The required result is an exact copy of the material from the line with "event information" through its final line, both ends included.
☆ ☆ ☆ ☆ ☆ ☆ ☆
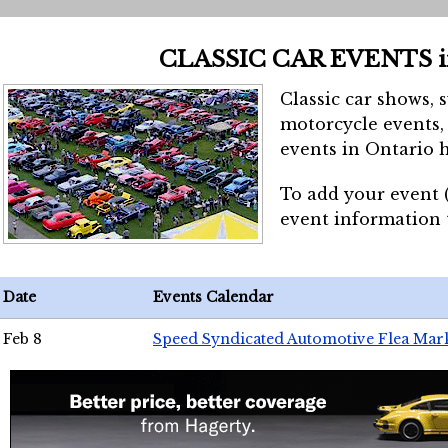
CLASSIC CAR EVENTS 
Classic car shows, 
motorcycle events, 
events in Ontario h
To add your event 
event information
Date
Events Calendar
Feb 8
Speed Syndicated Automotive Flea Mar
☆ ☆ ☆ ☆ ☆ ☆ ☆
EXERCISE SOLUTION >>
event information
Date
Events Calendar
Feb 8
Speed Syndicated Automotive Flea Mar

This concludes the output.